Technological progress at the rapid rate in India, in particular in fields such as artificial intelligence (AI), blockchain and data analysis, have opened new possibilities to transform traditional financial services and processes, stressed the survey Economic of India 2024-2025.
AI and large language models (LLM) have improved customer service with interactive chatbots and tailor -made experiences, while blockchain offers secure, transparent and efficient transactions. In addition, the change in behavior and consumer expectations – fueled by digital natives and the growing demand for personalized financial solutions, seamless and practical – push companies and new arrivals established to innovate in order to remain competitive.
India’s economic survey, which examines national trends and AIDS to determine the allocation of resources, was presented by the Minister of Indian Finance Nirmala Sitharaman in Parliament on January 31. One day it was published before the announcement of the Union of India budget, an annual financial report describing the government expected government, expected income and expenses for the next financial year.
“Now the world is in the digital era of artificial intelligence (AI), driven by the reduction in storage and data processing costs, better accessibility and connectivity. These innovations can lead to higher automation and often improve the speed and precision of human decision -making when they are properly managed to mitigate risks, “said the economic survey.
“The use cases and automatic learning (ML) by banks in India are distributed in areas such as credit subscription, regulatory capital planning, liquidity management, detection and Prevention of fraud, risk assessment and management, portfolio optimization, price models and chatbots and chatbots, “added the survey.
In November of last year, the Reserve Bank of India (RBI) recognized an increased mention of technologies related to artificial intelligence (AI) in annual reports of public sector banks, a space once actively explored by Banks in the private sector. In its October bulletin, the Central Bank’s report underlined that “enthusiasm” for AI technologies among public sector banks in India is now largely on equality with private sector banks, in particular In recent years.
For example, Bank of Baroda, one of the main banks in the public sector in India, introduced an artificial intelligence (IA) generative, a virtual relationship manager (VRM) to improve digital customer service. The VRM acts as a relationship manager, advising customers on investments and available financial services.

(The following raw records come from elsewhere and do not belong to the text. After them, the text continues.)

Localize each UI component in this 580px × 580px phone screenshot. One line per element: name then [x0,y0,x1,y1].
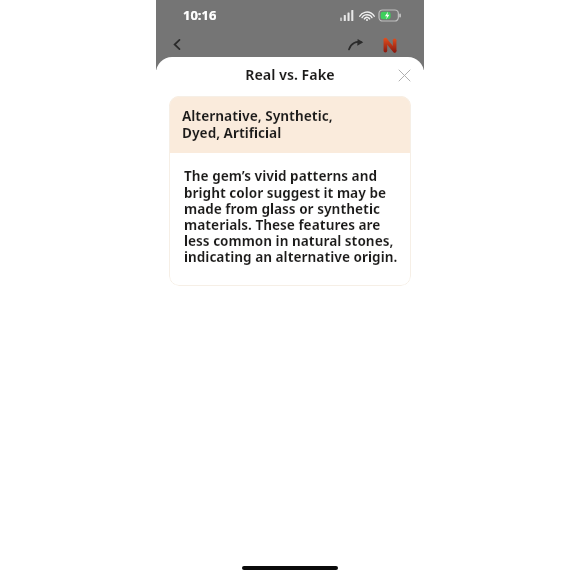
staticText: Alternative, Synthetic, Dyed, Artificial [182,107,333,142]
staticText: The gem’s vivid patterns and bright colo… [184,167,398,266]
button[interactable]: Share [344,32,368,56]
button[interactable]: Back [164,31,190,57]
button[interactable]: Close [392,63,416,87]
staticText: Real vs. Fake [245,65,335,84]
button[interactable]: App logo [378,32,402,56]
staticText: 10:16 [183,6,217,24]
button[interactable]: Alternative, Synthetic, Dyed, Artificial [169,96,411,286]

This innovative VRM is a first in the local banking sector and aims to help customers by providing real -time information on the Bank products and services. It also helps to identify customer needs for specific banking services and can help basic tasks such as obtaining account statements, requests for checkbook, request for debit cards and issuance of certificates of interest.
‘Some risks’
The economic survey said that, with the advantages, the use of AI in the banking system has some risks.
The dark nature of AI systems can make it difficult to assess their reliability or dispute their decisions. This lack of transparency raises concerns concerning confidence and complicates the validation of equity and the accuracy of AI decisions, which makes it difficult to audit or understand the algorithms that underpin these decisions.

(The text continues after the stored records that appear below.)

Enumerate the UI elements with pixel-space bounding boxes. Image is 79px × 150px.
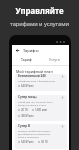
staticText: тарифами и услугами xyxy=(10,20,69,28)
staticText: Мой тарифный план xyxy=(16,69,53,74)
staticText: 20 ГБ xyxy=(21,108,28,112)
staticText: Тариф для тех, кто хочет быть xyxy=(18,100,53,103)
staticText: 30 ГБ xyxy=(41,140,48,144)
staticText: сетях и интернета xyxy=(18,135,39,138)
button[interactable]: Услуги xyxy=(40,56,69,63)
staticText: 380 ₽/мес xyxy=(21,114,34,118)
staticText: Тариф xyxy=(21,57,32,62)
staticText: для общения в социальных xyxy=(18,132,51,135)
staticText: Супер мощ+ xyxy=(18,95,37,99)
staticText: Безлимитный 240 xyxy=(18,74,46,78)
staticText: Управляйте xyxy=(15,6,64,17)
staticText: 1400 мин xyxy=(35,108,48,112)
staticText: 640 ₽/мес xyxy=(21,84,34,88)
staticText: Тарифный план с безлимитным xyxy=(18,79,56,82)
staticText: 540 ₽/мес xyxy=(21,140,34,144)
button[interactable]: Супер мощ+ xyxy=(15,95,67,121)
staticText: Супер В xyxy=(18,124,31,128)
button[interactable]: Безлимитный 240 xyxy=(15,74,67,91)
staticText: всегда на связи и в сети xyxy=(18,103,46,106)
staticText: Услуги xyxy=(49,57,60,62)
button[interactable]: Супер В xyxy=(15,124,67,149)
staticText: Больше гигабайтов и минут xyxy=(18,129,51,132)
button[interactable]: Тариф xyxy=(12,56,40,63)
button[interactable]: Back xyxy=(12,46,23,55)
staticText: Тарифы xyxy=(23,48,39,53)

Responsibility problems arise when it is difficult to trace decisions to their origin or to assign responsibility. Other risks include human resources problems, such as insufficient human surveillance, over-dependence on AI and erosion of human expertise.
The threats of cybersecurity, malicious activities such as fraud with synthetic identity, trading thug and market manipulation are also major concerns. System risks are important problems, such as the inability to intervene or manage market correlations.
“The establishment of robust AI governance is the first crucial step to meet the challenges that accompany the implementation of AI systems. Without an appropriate governance framework, AI systems can operate without clear directives or surveillance, leading to potential abuses or improper use of technology, “said the economic survey.
“As vulnerabilities could evolve with the pace of innovation and the degree of integration of AI into financial services, regulatory and supervision efficiency can take a rear seat if skills and knowledge related to financial regulators Do not follow the pace of developments in this space “, the investigation,” the investigation added.
So far, the RBI has created a regulatory sandbox focused on innovative technological products and services.
The RBI recently announced the creation of a committee to create a framework for a responsible and ethical activity of artificial intelligence (free-ai) in the financial sector.
The RBI initiative intervenes while the generator (GENAI) should add $ 359 to $ 438 billion to the gross domestic product (GDP) from here 2029-2030, highlighting the need for ethical use And head of technology to support the financial sector and the country’s economy and the country’s economy and the growth country.
The RBI has also introduced a model based on artificial intelligence / automatic learning (AI / ML), Mulehunter.ai, developed by the Bank Innovation Hub (RBIH), to combat digital fraud. The AI model should also help banks cope with the question of Mule bank accounts, a typical tactic used to channel the product of their fraudulent activities.